For the entries that follow, set down each one exactly and drop any pictures.
((
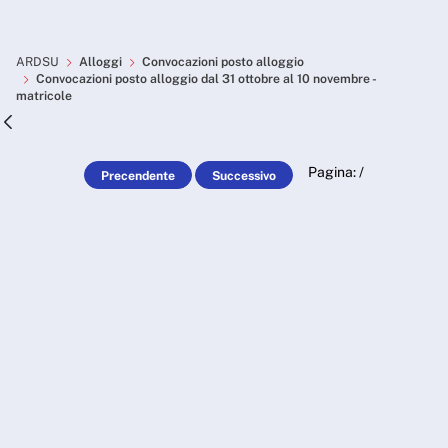
Skip to Main Content
Convocazioni posto alloggio
ARDSU
Alloggi
Convocazioni posto alloggio
Convocazioni posto alloggio dal 31 ottobre al 10 novembre -
matricole
Pagina:
/
Precendente
Successivo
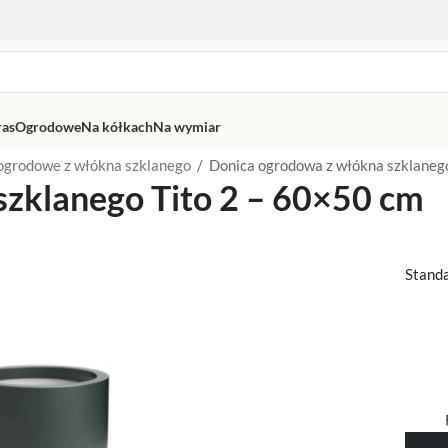
ras
Ogrodowe
Na kółkach
Na wymiar
ogrodowe z włókna szklanego
/
Donica ogrodowa z włókna szklaneg
zklanego Tito 2 – 60×50 cm
Stand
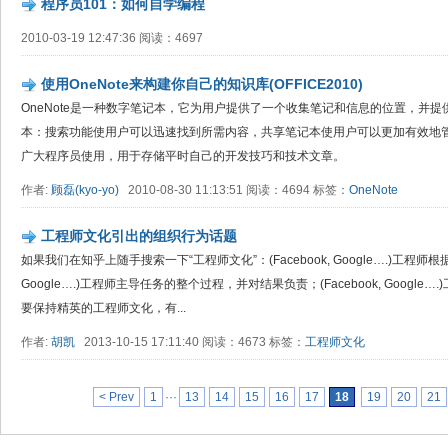
程序员101：如何自学编程
2010-03-19 12:47:36 阅读：4697
使用OneNote来构建你自己的知识库(OFFICE2010)
OneNote是一种数字笔记本，它为用户提供了一个收集笔记和信息的位置，并
本：搜索功能使用户可以迅速找到所需内容，共享笔记本使用户可以更加有效地管
广大程序员使用，用于存储平时自己的开发技巧和技术文章。
作者:
顾磊(kyo-yo)
2010-08-30 11:13:51 阅读：4694 标签：
OneNote
工程师文化引出的组织行为话题
如果我们在知乎上随手搜索一下“工程师文化”：(Facebook, Google….)工程师根
Google….)工程师主导任务的整个过程，并对结果负责；(Facebook, Googl
要保持精英的工程师文化，有...
作者:
胡凯
2013-10-15 17:11:40 阅读：4673 标签：
工程师文化
< Prev
1
···
13
14
15
16
17
18
19
20
21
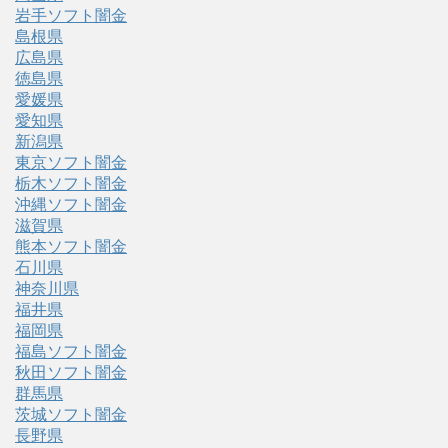
岩手ソフト闇金
島根県
広島県
徳島県
愛媛県
愛知県
新潟県
東京ソフト闇金
栃木ソフト闇金
沖縄ソフト闇金
滋賀県
熊本ソフト闇金
石川県
神奈川県
福井県
福岡県
福島ソフト闇金
秋田ソフト闇金
群馬県
茨城ソフト闇金
長野県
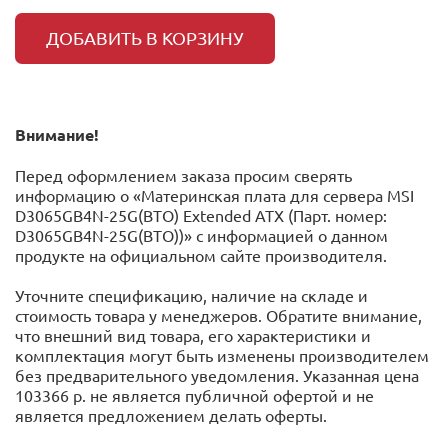
ДОБАВИТЬ В КОРЗИНУ
Внимание!
Перед оформлением заказа просим сверять
информацию о «Материнская плата для сервера MSI
D3065GB4N-25G(BTO) Extended ATX (Парт. номер:
D3065GB4N-25G(BTO))» с информацией o данном
продукте на официальном сайте производителя.
Уточните спецификацию, наличие на складе и
стоимость товара у менеджеров. Обратите внимание,
что внешний вид товара, его характеристики и
комплектация могут быть изменены производителем
без предварительного уведомления. Указанная цена
103366 р. не является публичной офертой и не
является предложением делать оферты.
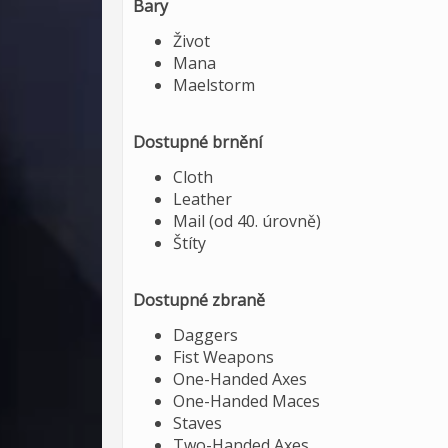
Bary
Život
Mana
Maelstorm
Dostupné brnění
Cloth
Leather
Mail (od 40. úrovně)
Štíty
Dostupné zbraně
Daggers
Fist Weapons
One-Handed Axes
One-Handed Maces
Staves
Two-Handed Axes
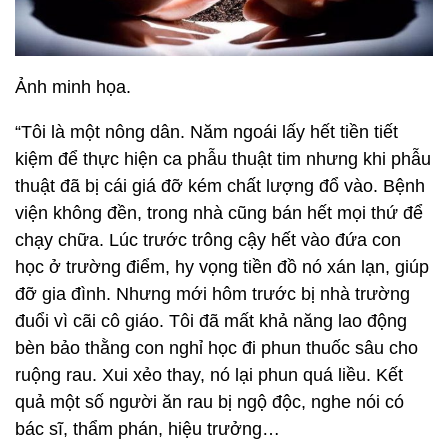
Ảnh minh họa.
“Tôi là một nông dân. Năm ngoái lấy hết tiền tiết
kiệm để thực hiện ca phẫu thuật tim nhưng khi phẫu
thuật đã bị cái giá đỡ kém chất lượng đổ vào. Bệnh
viện không đền, trong nhà cũng bán hết mọi thứ để
chạy chữa. Lúc trước trông cậy hết vào đứa con
học ở trường điểm, hy vọng tiền đồ nó xán lạn, giúp
đỡ gia đình. Nhưng mới hôm trước bị nhà trường
đuổi vì cãi cô giáo. Tôi đã mất khả năng lao động
bèn bảo thằng con nghỉ học đi phun thuốc sâu cho
ruộng rau. Xui xẻo thay, nó lại phun quá liều. Kết
quả một số người ăn rau bị ngộ độc, nghe nói có
bác sĩ, thẩm phán, hiệu trưởng…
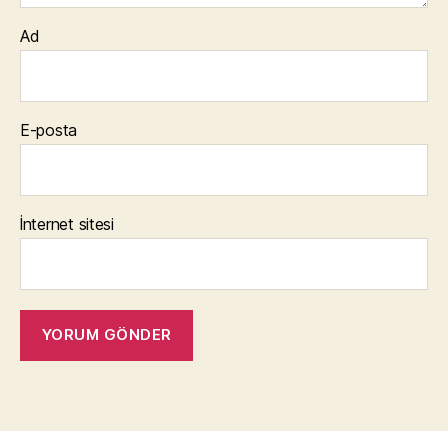
Ad
E-posta
İnternet sitesi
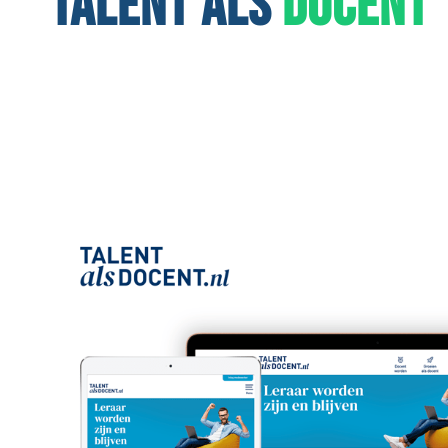
TALENT ALS
DOCENT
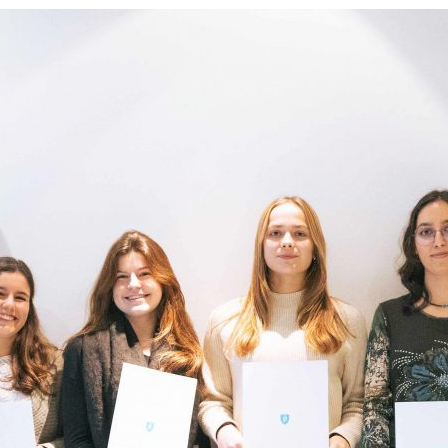
ão Avançada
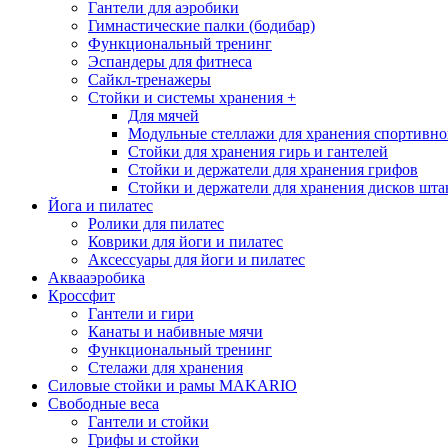
Гантели для аэробики
Гимнастические палки (бодибар)
Функциональный тренинг
Эспандеры для фитнеса
Сайкл-тренажеры
Стойки и системы хранения
+
Для мячей
Модульные стеллажи для хранения спортивно
Стойки для хранения гирь и гантелей
Стойки и держатели для хранения грифов
Стойки и держатели для хранения дисков шта
Йога и пилатес
Ролики для пилатес
Коврики для йоги и пилатес
Аксессуары для йоги и пилатес
Аквааэробика
Кроссфит
Гантели и гири
Канаты и набивные мячи
Функциональный тренинг
Стелажи для хранения
Силовые стойки и рамы MAKARIO
Свободные веса
Гантели и стойки
Грифы и стойки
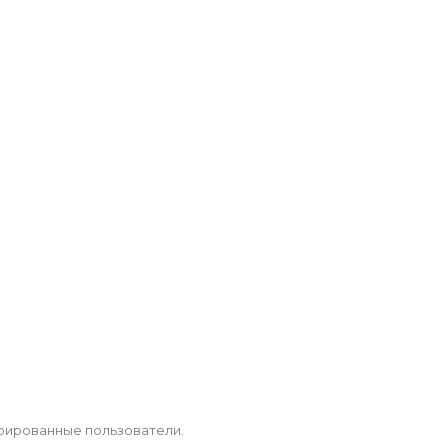
рированные пользователи.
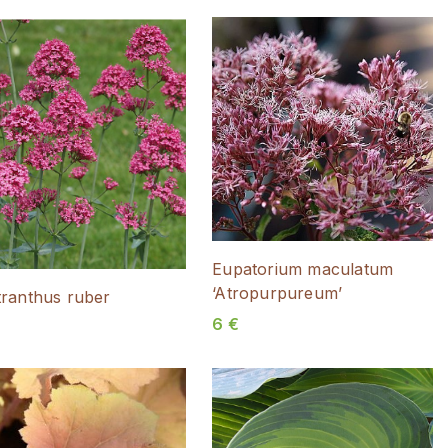
Eupatorium maculatum
‘Atropurpureum’
ranthus ruber
6
€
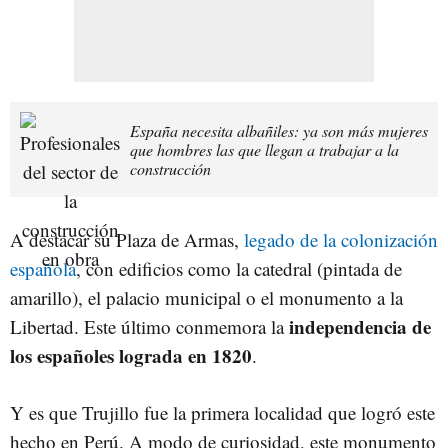
España necesita albañiles: ya son más mujeres
que hombres las que llegan a trabajar a la
construcción
A destacar su Plaza de Armas,
legado de la colonización
española
, con edificios como la catedral (pintada de
amarillo), el palacio municipal o el monumento a la
independencia de
Libertad. Este último conmemora la
los españoles lograda en 1820
.
Y es que Trujillo fue la primera localidad que logró este
hecho en Perú. A modo de curiosidad, este monumento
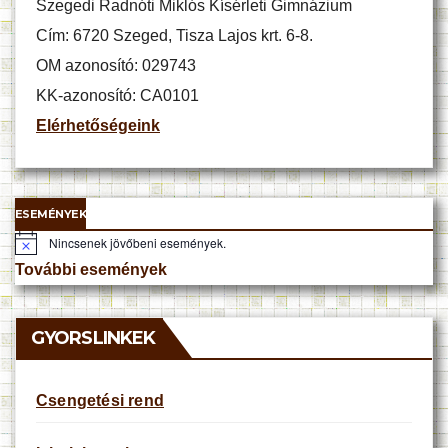
Szegedi Radnóti Miklós Kísérleti Gimnázium
Cím: 6720 Szeged, Tisza Lajos krt. 6-8.
OM azonosító: 029743
KK-azonosító: CA0101
Elérhetőségeink
ESEMÉNYEK
Nincsenek jövőbeni események.
N
o
További események
t
i
c
e
GYORSLINKEK
Csengetési rend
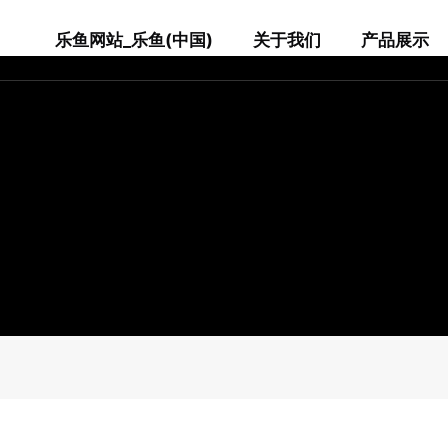
乐鱼网站_乐鱼(中国)
关于我们
产品展示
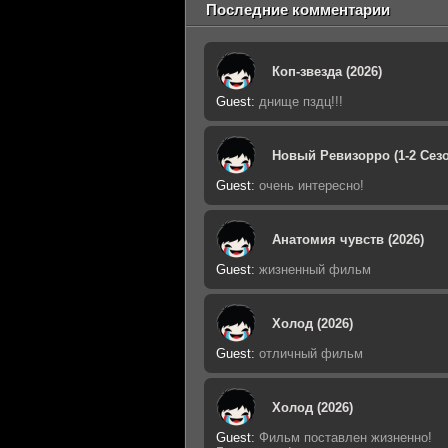
Последние комментарии
Коп-звезда (2026)
Guest
:
днище пздц!!!
Новый Ревизорро (1-2 Сезо
Guest
:
очень интересно!
Анатомия чувств (2026)
Guest
:
жизненный фильм
Холод (2026)
Guest
:
отличный фильм
Холод (2026)
Guest
:
Фильм поставлен жизненно!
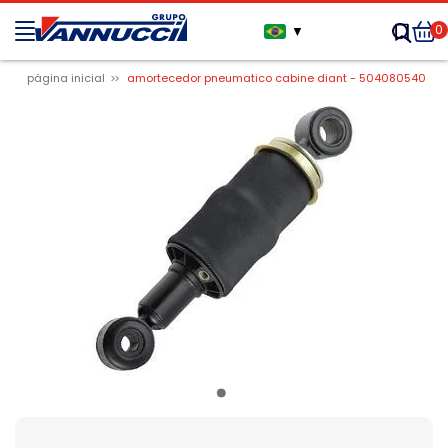
0
▼
página inicial
amortecedor pneumatico cabine diant - 504080540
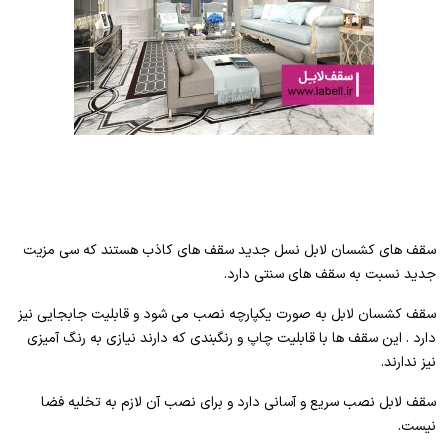
سقف های کشسان لابل نسل جدید سقف های کاذب هستند که سی مزیت
جدید نسبت به سقف های سنتی دارد.
سقف کشسان لابل به صورت یکپارچه نصب می شود و قابلیت جابجایی نیز
دارد . این سقف ها با قابلیت چاپ و رنگبندی که دارند نیازی به رنگ آمیزی
نیز ندارند.
سقف لابل نصب سریع و آسانی دارد و برای نصب آن لازم به تخلیه فضا
نیست.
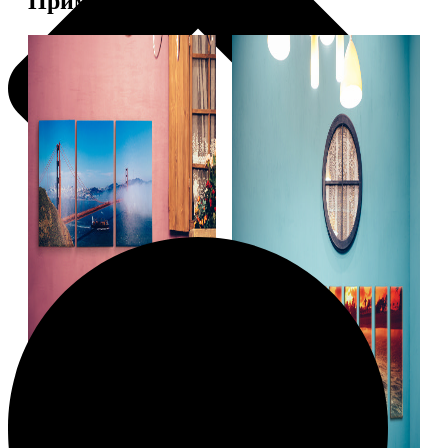
Примеры работ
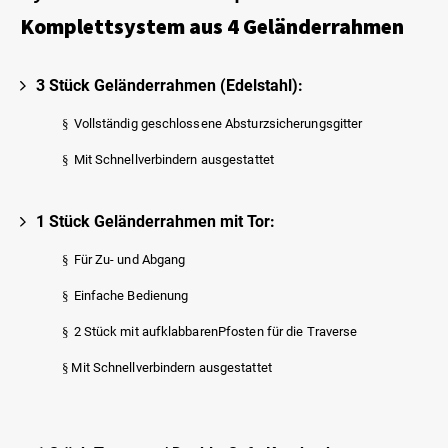
Komplettsystem aus 4 Geländerrahmen
3 Stück Geländerrahmen (Edelstahl):
§
Vollständig geschlossene Absturzsicherungsgitter
§
Mit Schnellverbindern ausgestattet
1 Stück Geländerrahmen mit Tor:
§
Für Zu- und Abgang
§
Einfache Bedienung
§
2 Stück mit aufklabbarenPfosten für die Traverse
§
Mit Schnellverbindern ausgestattet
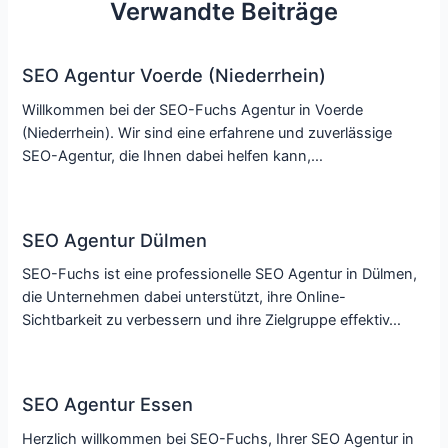
Verwandte Beiträge
SEO Agentur Voerde (Niederrhein)
Willkommen bei der SEO-Fuchs Agentur in Voerde
(Niederrhein). Wir sind eine erfahrene und zuverlässige
SEO-Agentur, die Ihnen dabei helfen kann,…
SEO Agentur Dülmen
SEO-Fuchs ist eine professionelle SEO Agentur in Dülmen,
die Unternehmen dabei unterstützt, ihre Online-
Sichtbarkeit zu verbessern und ihre Zielgruppe effektiv…
SEO Agentur Essen
Herzlich willkommen bei SEO-Fuchs, Ihrer SEO Agentur in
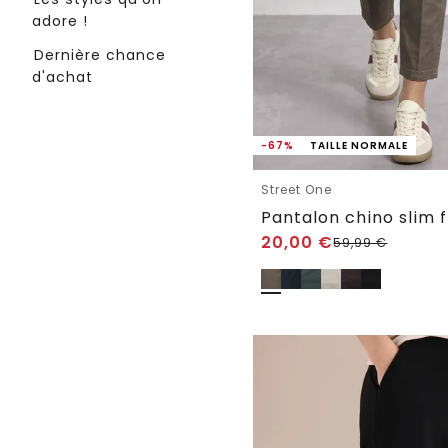
adore !
Dernière chance
d'achat
-67%
TAILLE NORMALE
Street One
20,00
€
59,99
€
))
▶ [Task response]:
Skip to Main Content
Convocazioni posto alloggio
ARDSU
Alloggi
Convocazioni posto alloggio
Convocazioni posto alloggio dal 31 ottobre al 10 novembre -
matricole
Pagina:
/
Precendente
Successivo
ras
Ogrodowe
Na kółkach
Na wymiar
ogrodowe z włókna szklanego
/
Donica ogrodowa z włókna szklaneg
zklanego Tito 2 – 60×50 cm
Stand
程序员101：如何自学编程
2010-03-19 12:47:36 阅读：4697
使用OneNote来构建你自己的知识库(OFFICE2010)
OneNote是一种数字笔记本，它为用户提供了一个收集笔记和信息的位置，并
本：搜索功能使用户可以迅速找到所需内容，共享笔记本使用户可以更加有效地管
广大程序员使用，用于存储平时自己的开发技巧和技术文章。
作者:
顾磊(kyo-yo)
2010-08-30 11:13:51 阅读：4694 标签：
OneNote
工程师文化引出的组织行为话题
如果我们在知乎上随手搜索一下“工程师文化”：(Facebook, Google….)工程师根
Google….)工程师主导任务的整个过程，并对结果负责；(Facebook, Googl
要保持精英的工程师文化，有...
作者:
胡凯
2013-10-15 17:11:40 阅读：4673 标签：
工程师文化
< Prev
1
···
13
14
15
16
17
18
19
20
21
岩手ソフト闇金
島根県
広島県
徳島県
愛媛県
愛知県
新潟県
東京ソフト闇金
栃木ソフト闇金
沖縄ソフト闇金
滋賀県
熊本ソフト闇金
石川県
神奈川県
福井県
福岡県
福島ソフト闇金
秋田ソフト闇金
群馬県
茨城ソフト闇金
長野県
ДОБАВИТЬ В КОРЗИНУ
Внимание!
Перед оформлением заказа просим сверять
информацию о «Материнская плата для сервера MSI
D3065GB4N-25G(BTO) Extended ATX (Парт. номер:
D3065GB4N-25G(BTO))» с информацией o данном
продукте на официальном сайте производителя.
Уточните спецификацию, наличие на складе и
стоимость товара у менеджеров. Обратите внимание,
что внешний вид товара, его характеристики и
комплектация могут быть изменены производителем
без предварительного уведомления. Указанная цена
103366 р. не является публичной офертой и не
является предложением делать оферты.
Bary
Život
Mana
Maelstorm
Dostupné brnění
Cloth
Leather
Mail (od 40. úrovně)
Štíty
Dostupné zbraně
Daggers
Fist Weapons
One-Handed Axes
One-Handed Maces
Staves
Two-Handed Axes
Ảnh minh họa.
“Tôi là một nông dân. Năm ngoái lấy hết tiền tiết
kiệm để thực hiện ca phẫu thuật tim nhưng khi phẫu
thuật đã bị cái giá đỡ kém chất lượng đổ vào. Bệnh
viện không đền, trong nhà cũng bán hết mọi thứ để
chạy chữa. Lúc trước trông cậy hết vào đứa con
học ở trường điểm, hy vọng tiền đồ nó xán lạn, giúp
đỡ gia đình. Nhưng mới hôm trước bị nhà trường
đuổi vì cãi cô giáo. Tôi đã mất khả năng lao động
bèn bảo thằng con nghỉ học đi phun thuốc sâu cho
ruộng rau. Xui xẻo thay, nó lại phun quá liều. Kết
quả một số người ăn rau bị ngộ độc, nghe nói có
bác sĩ, thẩm phán, hiệu trưởng…
Ad
E-posta
İnternet sitesi
TALENT ALS
DOCENT
ão Avançada
Гантели для аэробики
Гимнастические палки (бодибар)
Функциональный тренинг
Эспандеры для фитнеса
Сайкл-тренажеры
Стойки и системы хранения
+
Для мячей
Модульные стеллажи для хранения спортивно
Стойки для хранения гирь и гантелей
Стойки и держатели для хранения грифов
Стойки и держатели для хранения дисков шта
Йога и пилатес
Ролики для пилатес
Коврики для йоги и пилатес
Аксессуары для йоги и пилатес
Аквааэробика
Кроссфит
Гантели и гири
Канаты и набивные мячи
Функциональный тренинг
Стелажи для хранения
Силовые стойки и рамы MAKARIO
Свободные веса
Гантели и стойки
Грифы и стойки
рированные пользователи.
Eupatorium maculatum
‘Atropurpureum’
ranthus ruber
6
€
España necesita albañiles: ya son más mujeres
que hombres las que llegan a trabajar a la
construcción
A destacar su Plaza de Armas,
legado de la colonización
española
, con edificios como la catedral (pintada de
amarillo), el palacio municipal o el monumento a la
independencia de
Libertad. Este último conmemora la
los españoles lograda en 1820
.
Y es que Trujillo fue la primera localidad que logró este
hecho en Perú. A modo de curiosidad, este monumento
Szegedi Radnóti Miklós Kísérleti Gimnázium
Cím: 6720 Szeged, Tisza Lajos krt. 6-8.
OM azonosító: 029743
KK-azonosító: CA0101
Elérhetőségeink
ESEMÉNYEK
Nincsenek jövőbeni események.
N
o
További események
t
i
c
e
GYORSLINKEK
Csengetési rend
乐鱼网站_乐鱼(中国)
关于我们
产品展示
Последние комментарии
Коп-звезда (2026)
Guest
:
днище пздц!!!
Новый Ревизорро (1-2 Сезо
Guest
:
очень интересно!
Анатомия чувств (2026)
Guest
:
жизненный фильм
Холод (2026)
Guest
:
отличный фильм
Холод (2026)
Guest
:
Фильм поставлен жизненно!
0
▼
página inicial
amortecedor pneumatico cabine diant - 504080540
سقف های کشسان لابل نسل جدید سقف های کاذب هستند که سی مزیت
جدید نسبت به سقف های سنتی دارد.
سقف کشسان لابل به صورت یکپارچه نصب می شود و قابلیت جابجایی نیز
دارد . این سقف ها با قابلیت چاپ و رنگبندی که دارند نیازی به رنگ آمیزی
نیز ندارند.
سقف لابل نصب سریع و آسانی دارد و برای نصب آن لازم به تخلیه فضا
نیست.
Примеры работ
Komplettsystem aus 4 Geländerrahmen
3 Stück Geländerrahmen (Edelstahl):
§
Vollständig geschlossene Absturzsicherungsgitter
§
Mit Schnellverbindern ausgestattet
1 Stück Geländerrahmen mit Tor:
§
Für Zu- und Abgang
§
Einfache Bedienung
§
2 Stück mit aufklabbarenPfosten für die Traverse
§
Mit Schnellverbindern ausgestattet
Verwandte Beiträge
SEO Agentur Voerde (Niederrhein)
Willkommen bei der SEO-Fuchs Agentur in Voerde
(Niederrhein). Wir sind eine erfahrene und zuverlässige
SEO-Agentur, die Ihnen dabei helfen kann,…
SEO Agentur Dülmen
SEO-Fuchs ist eine professionelle SEO Agentur in Dülmen,
die Unternehmen dabei unterstützt, ihre Online-
Sichtbarkeit zu verbessern und ihre Zielgruppe effektiv…
SEO Agentur Essen
Herzlich willkommen bei SEO-Fuchs, Ihrer SEO Agentur in
adore !
Dernière chance
d'achat
-67%
TAILLE NORMALE
Street One
20,00
€
59,99
€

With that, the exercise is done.